The State Bond Commission has approved Gov. Dannel Malloy’s request for $10 million to finance a study of electronic tolling in Connecticut.
The study will focus on electronic tolling on I-91, I-95 and I-84, as well as on the Merritt and Wilbur Cross parkways. It will also try to determine how much tolls would cost in-state versus out-of-state drivers.
The commission voted 6-3 in favor of Malloy’s proposal, with Secretary of State Denise Nappier abstaining. In addition to Malloy, state budget director Ben Barnes, Deputy Department of Administrative Services Commissioner Toni M. Fatone, Attorney General George Jepsen, State Sen. John Fonfara, D-Hartford, and State Rep. Jason Rojas, D-East Hartford, voted in favor of the measure.
Voting against the proposal were State Rep. Chris Davis, R-Ellington, State Comptroller Kevin Lembo, and State Sen. L. Scott Frantz, R-Greenwich, who said that by revisiting tolls, Malloy “has ignored the will of the legislature, and ultimately ignored the will of the Connecticut taxpayer.”

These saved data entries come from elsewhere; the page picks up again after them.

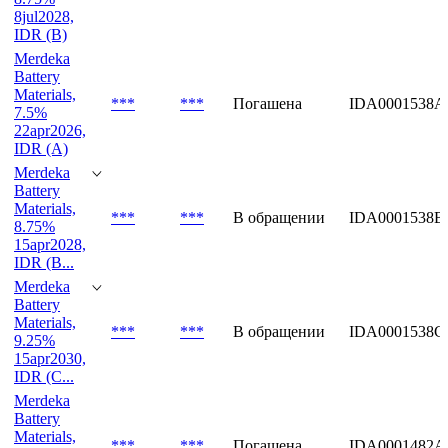
Merdeka
Battery
Materials,
***
***
В обращении
IDJ0000386B4
8.75%
8jul2028,
IDR (B)
Merdeka
Battery
Materials,
***
***
Погашена
IDA0001538A
7.5%
22apr2026,
IDR (A)
Merdeka
Battery
Materials,
***
***
В обращении
IDA0001538B
8.75%
15apr2028,
IDR (B...
Merdeka
Battery
Materials,
***
***
В обращении
IDA0001538C
9.25%
15apr2030,
IDR (C...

In announcing his proposal earlier this month, Malloy said he wanted the Connecticut Department of Transportation (DOT) to:
- Prepare a comprehensive assessment for possible electronic tolling on I-95, I-91, I-84, the Wilbur Cross Parkway, the Merritt Parkway, and any other limited-access highways as determined by the DOT commissioner, which includes potential toll monitoring and specifies proposed toll charges;
- Explore potential ways to provide discounts, tax credits or other value-pricing options to Connecticut residents while ensuring out-of-state drivers contribute their fair share;
- Explore plans that could reduce motor vehicle fuel taxes; and
- Study the environmental impacts of electronic tolling systems.
“Without transforming the way the state funds its highways, we will be unable to pay for the large-scale construction and rehabilitation projects that our state needs to ensure continued safe travel while attracting businesses and growing our economy,” Malloy said at the time.
State Senate Republican President Pro Tempore Len Fasano, who blasted Malloy’s proposal shortly after it was made public, had a similar reaction to its approval.
“If you listen to Gov. Malloy, you would think that while the state has a short-term transportation solution, we have absolutely no options for the long term besides tolls. This is fundamentally false,” Fasano said.
The senator said that a portion of the Republican “Prioritize Progress” plan that was included in the bipartisan budget passed earlier this year has resulted in Connecticut now having “$100 million more annually for transportation in each of the next two years. Prioritize Progress has increased transportation funding in Connecticut to $1 billion annually – more than ever before.
“We did this without raising any taxes or establishing tolls,” Fasano added.